*WHAT TO PRODUCE*
Look through the records that follow. Copy every line containing the word "great".

Start of DATA RECORDS

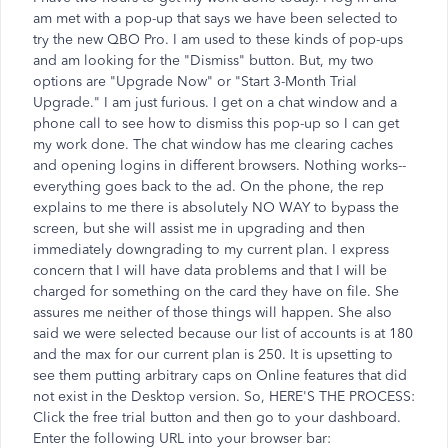
am met with a pop-up that says we have been selected to
try the new QBO Pro. I am used to these kinds of pop-ups
and am looking for the "Dismiss" button. But, my two
options are "Upgrade Now" or "Start 3-Month Trial
Upgrade." I am just furious. I get on a chat window and a
phone call to see how to dismiss this pop-up so I can get
my work done. The chat window has me clearing caches
and opening logins in different browsers. Nothing works--
everything goes back to the ad. On the phone, the rep
explains to me there is absolutely NO WAY to bypass the
screen, but she will assist me in upgrading and then
immediately downgrading to my current plan. I express
concern that I will have data problems and that I will be
charged for something on the card they have on file. She
assures me neither of those things will happen. She also
said we were selected because our list of accounts is at 180
and the max for our current plan is 250. It is upsetting to
see them putting arbitrary caps on Online features that did
not exist in the Desktop version. So, HERE'S THE PROCESS:
Click the free trial button and then go to your dashboard.
Enter the following URL into your browser bar:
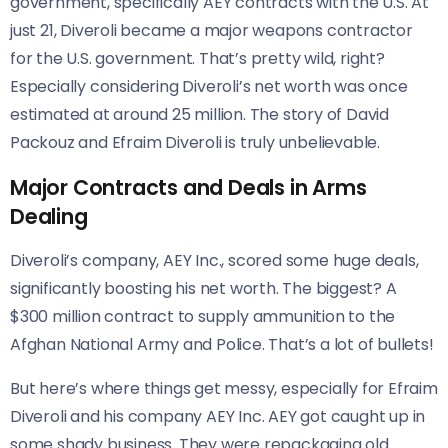
government, specifically AEY contracts with the U.S. At
just 21, Diveroli became a major weapons contractor
for the U.S. government. That’s pretty wild, right?
Especially considering Diveroli’s net worth was once
estimated at around 25 million. The story of David
Packouz and Efraim Diveroli is truly unbelievable.
Major Contracts and Deals in Arms
Dealing
Diveroli’s company, AEY Inc., scored some huge deals,
significantly boosting his net worth. The biggest? A
$300 million contract to supply ammunition to the
Afghan National Army and Police. That’s a lot of bullets!
But here’s where things get messy, especially for Efraim
Diveroli and his company AEY Inc. AEY got caught up in
some shady business. They were repackaging old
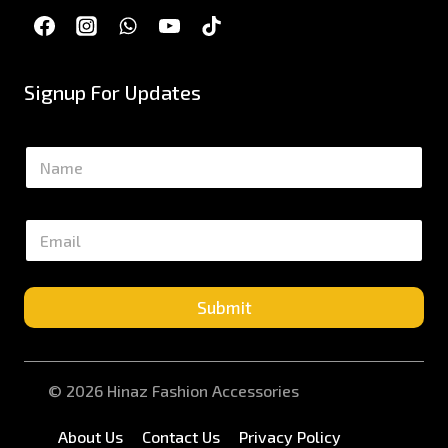
Signup For Updates
N
a
m
e
E
*
m
a
i
l
Submit
*
© 2026 Hinaz Fashion Accessories
About Us
Contact Us
Privacy Policy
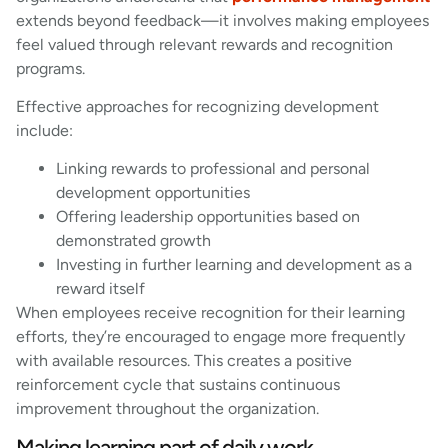
extends beyond feedback—it involves making employees
feel valued through relevant rewards and recognition
programs.
Effective approaches for recognizing development
include:
Linking rewards to professional and personal
development opportunities
Offering leadership opportunities based on
demonstrated growth
Investing in further learning and development as a
reward itself
When employees receive recognition for their learning
efforts, they’re encouraged to engage more frequently
with available resources. This creates a positive
reinforcement cycle that sustains continuous
improvement throughout the organization.
Making learning part of daily work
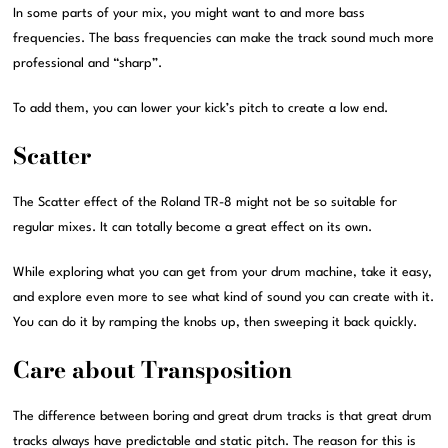
In some parts of your mix, you might want to and more bass
frequencies. The bass frequencies can make the track sound much more
professional and “sharp”.
To add them, you can lower your kick’s pitch to create a low end.
Scatter
The Scatter effect of the Roland TR-8 might not be so suitable for
regular mixes. It can totally become a great effect on its own.
While exploring what you can get from your drum machine, take it easy,
and explore even more to see what kind of sound you can create with it.
You can do it by ramping the knobs up, then sweeping it back quickly.
Care about Transposition
The difference between boring and great drum tracks is that great drum
tracks always have predictable and static pitch. The reason for this is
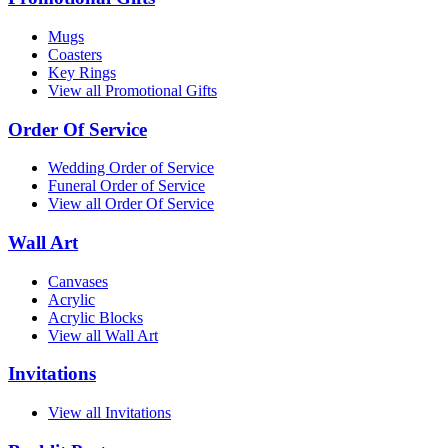
Mugs
Coasters
Key Rings
View all Promotional Gifts
Order Of Service
Wedding Order of Service
Funeral Order of Service
View all Order Of Service
Wall Art
Canvases
Acrylic
Acrylic Blocks
View all Wall Art
Invitations
View all Invitations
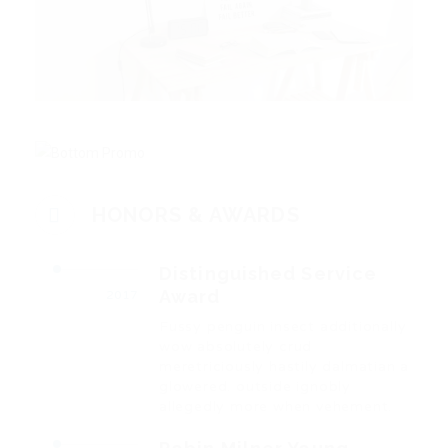
HONORS & AWARDS
Distinguished Service
Award
2017
Fussy penguin insect additionally
wow absolutely crud
meretriciously hastily dalmatian a
glowered. outside ignobly
allegedly more when vehement.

End of DATA RECORDS

*TASK OUTPUT*
regular mixes. It can totally become a great effect on its own.
The difference between boring and great drum tracks is that great drum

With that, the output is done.